Editorial: Failure to control mass murder weapons weakens our Union

From the get-go it has been an unwieldly experiment, this union of ours. Conceived amid grievances shared, forged in protracted battle against foreign lords and their mercenaries, it was launched as a practical necessity for the survival of a fragile, newborn republic.

A faulty foundation of human bondage and stolen land made it destined to result in friction and fracture and near-collapse some four score and five years later. The narrative of that time handed down to 20th-century Americans was blissfully straightforward: Four years of fraternal conflict wiped out the evil of slavery and prevented our wayward southern neighbors from dissolving our sacred union. But the great victory came in the aftermath as we labored to “bind up the nation’s wounds,” as Abraham Lincoln prescribed in the days before his murder by a secessionist gunman.

E pluribus unum. Out of many one. It’s the official motto of the nation, and while the modern interpretation has grown to include our absorption of people from around the globe in our melting pot, its origin was a reference to the coalescing of the former colonies into a single nation-state. It was the notion that — despite significant differences— we are stronger together.

That is still the case. And despite the appeal of this current president to the most craven among us, it’s still an ideal worthy of our devotion.

That said, the pace and frequency of mass murders using weapons intended for battlefield use may be the greatest test of this union’s endurance since Lincoln entered the White House.

Imagine yourself the mother or father of a Sandy Hook child who had been slaughtered in her classroom. Or the sibling of a slain teen in a Parkman High hallway.
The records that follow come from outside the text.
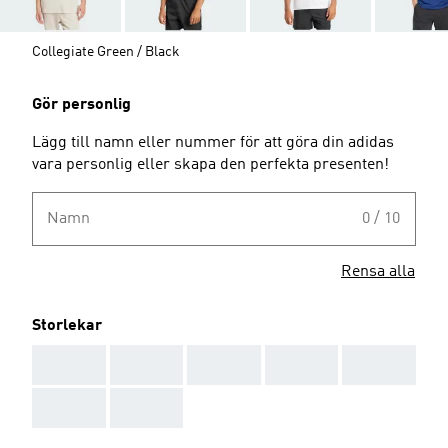
Collegiate Green / Black
Gör personlig
Lägg till namn eller nummer för att göra din adidas
vara personlig eller skapa den perfekta presenten!
Namn
0 / 10
Rensa alla
Storlekar
AAA
AAA
AAA
AAA
AAA
AAA
AAA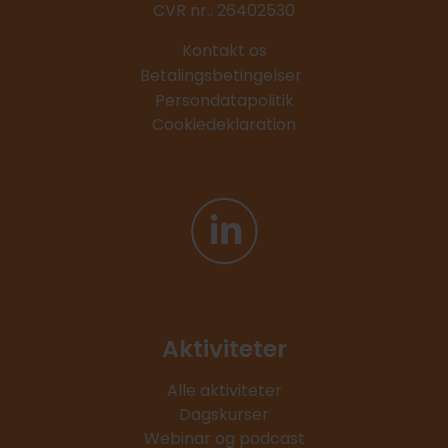
CVR nr.: 26402530
Kontakt os
Betalingsbetingelser
Persondatapolitik
Cookiedeklaration
Aktiviteter
Alle aktiviteter
Dagskurser
Webinar og podcast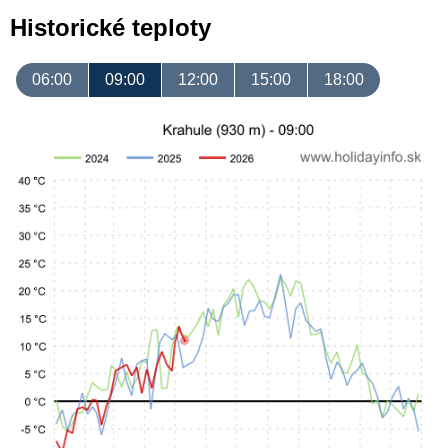
Historické teploty
06:00
09:00
12:00
15:00
18:00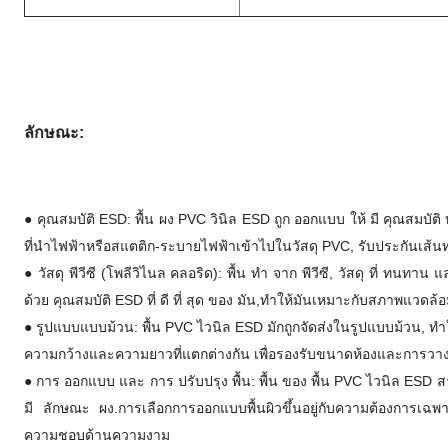
ลักษณะ:
● คุณสมบัติ ESD: พื้น ผง PVC วินิล ESD ถูก ออกแบบ ให้ มี คุณสมบัติ 
ที่นําไฟฟ้าหรือสแตติก-ระบายไฟฟ้าเข้าไปในวัสดุ PVC, รับประกันเส้นท
● วัสดุ พีวีซี (โพลีวิไนล คลอริด): พื้น ทํา จาก พีวีซี, วัสดุ ที่ ทนทาน 
ด้วย คุณสมบัติ ESD ที่ ดี ที่ สุด ของ มัน,ทําให้มันเหมาะกับสภาพแวดล้อ
● รูปแบบแบบม้วน: พื้น PVC ไวนิล ESD มักถูกจัดส่งในรูปแบบม้วน, ทําใ
ความกว้างและความยาวที่แตกต่างกัน เพื่อรองรับขนาดห้องและการวาง
● การ ออกแบบ และ การ ปรับปรุง พื้น: พื้น ของ พื้น PVC ไวนิล ESD สามาร
มี ลักษณะ ผง.การเลือกการออกแบบพื้นผิวขึ้นอยู่กับความต้องการ
ความชอบด้านความงาม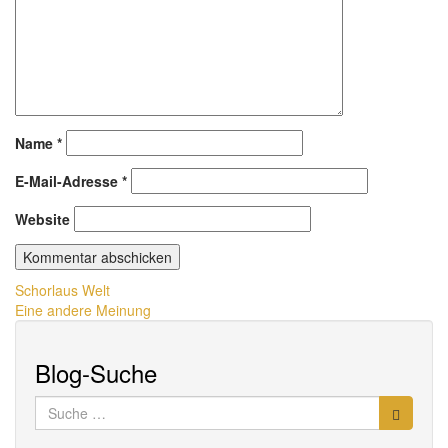
Name
*
E-Mail-Adresse
*
Website
Beitragsnavigation
Schorlaus Welt
Eine andere Meinung
Blog-Suche
Suche
nach: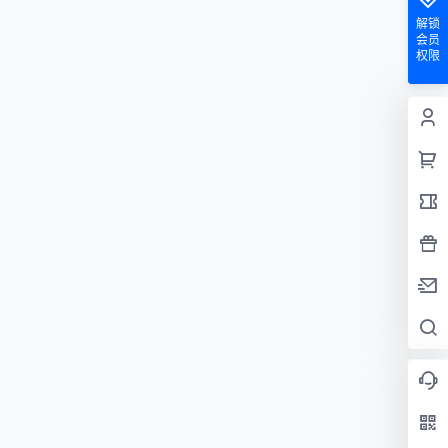
解锁
会员
权限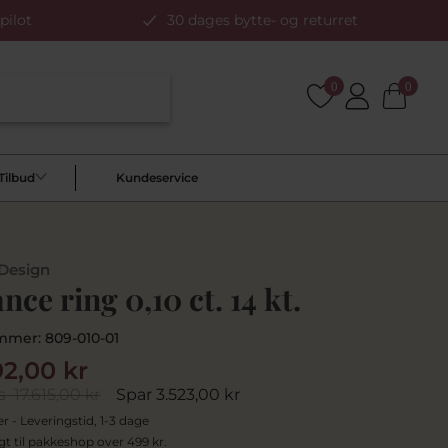
pilot
30 dages bytte- og returret
0
0
Tilbud
Kundeservice
 Design
ance ring 0,10 ct. 14 kt.
mmer:
809-010-01
92,00 kr
s
17.615,00 kr
Spar 3.523,00 kr
er - Leveringstid, 1-3 dage
agt til pakkeshop over 499 kr.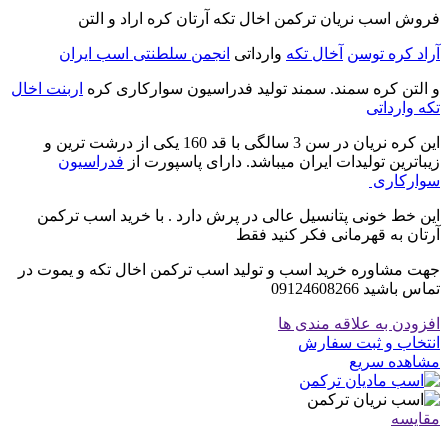
فروش اسب نریان ترکمن اخال تکه آرتان کره اراد و التن
آراد کره توسن
آخال تکه
وارداتی
انجمن سلطنتی اسب ایران
و التن کره سمند. سمند تولید فدراسیون سوارکاری کره
اربنت اخال
تکه وارداتی
این کره نریان در سن 3 سالگی با قد 160 یکی از درشت ترین و
زیباترین تولیدات ایران میباشد. دارای پاسپورت از
فدراسیون
سوارکاری
این خط خونی پتانسیل عالی در پرش دارد . با خرید اسب ترکمن
آرتان به قهرمانی فکر کنید فقط
جهت مشاوره خرید اسب و تولید اسب ترکمن اخال تکه و یموت در
تماس باشید 09124608266
افزودن به علاقه مندی ها
انتخاب و ثبت سفارش
مشاهده سریع
مقایسه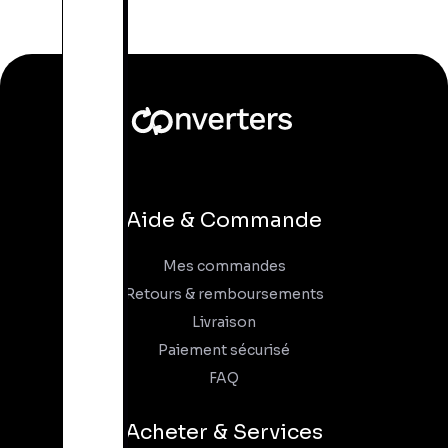
Aide & Commande
Mes commandes
Retours & remboursements
Livraison
Paiement sécurisé
FAQ
Acheter & Services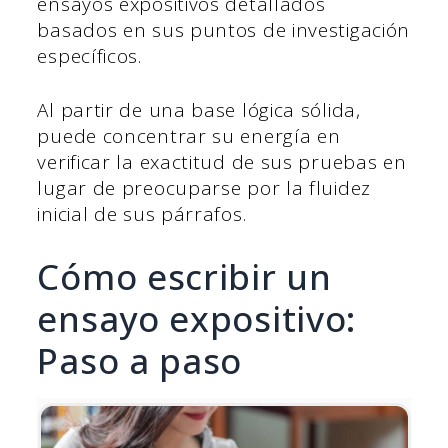
ensayos expositivos detallados
basados en sus puntos de investigación
específicos.
Al partir de una base lógica sólida,
puede concentrar su energía en
verificar la exactitud de sus pruebas en
lugar de preocuparse por la fluidez
inicial de sus párrafos.
Cómo escribir un
ensayo expositivo:
Paso a paso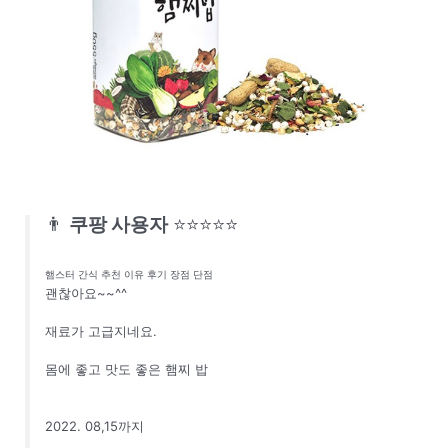
👨
쿠팡 사용자
⭐⭐⭐⭐⭐
햄스터 간식 추천 이유 후기 장점 단점
괜찮아요~~^^
재료가 고급지네요.
몸에 좋고 맛도 좋은 햄찌 밥
2022. 08,15까지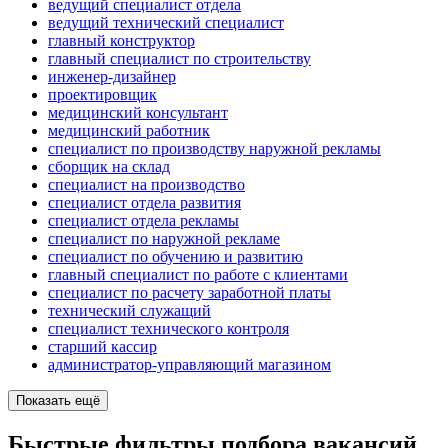
ведущий специалист отдела
ведущий технический специалист
главный конструктор
главный специалист по строительству
инженер-дизайнер
проектировщик
медицинский консультант
медицинский работник
специалист по производству наружной рекламы
сборщик на склад
специалист на производство
специалист отдела развития
специалист отдела рекламы
специалист по наружной рекламе
специалист по обучению и развитию
главный специалист по работе с клиентами
специалист по расчету заработной платы
технический служащий
специалист технического контроля
старший кассир
администратор-управляющий магазином
Показать ещё
Быстрые фильтры подбора вакансий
Or the orphan left crying in her parent’s gore in a Walmart aisle in Texas. Or the widow or widower left behind after the next one. And the next one. And the next one.

What are battered and bloodied partners to do when their other halves refuse to lock down their arsenals or even to have the discussion? Shall we just resign ourselves to being a nation of ritualistic wholesale massacres of our children and neighbors?

This is not a Second Amendment matter, by the way. Reasonable firearm ownership for personal protection can and should be allowed. And this is not just about Trump, although his racist rhetoric is clearly intended to incite those intent on targeting people of color in particular. He is guilty of widening the racial chasm and spurring on the crazies who hang on his every tweet.

But the truth is that madmen were mowing down innocents long before this president took office, and, sadly, they’ll likely do it again under the next one without dramatic change. When Trump has left the stage, there’ll still be large sections of the nation where the majority of residents refuse to halt the proliferation of lethal, mass-casualty weapons of war on our streets. And since he is clearly untrustworthy and without conviction to begin with, we all just have to move past him as if he were already gone.

The general hopelessness and malaise that now greet each successive wave of bloodletting is at once our national disgrace and our heaviest burden. What will it take to break the vise-like grip of the gun lobby on reasonable men and women in Washington? Americans across all lines must muster the courage to challenge their friends and relations - who apparently have not yet seen enough carnage – and talk to them about what this onslaught of violence is doing to us as a people.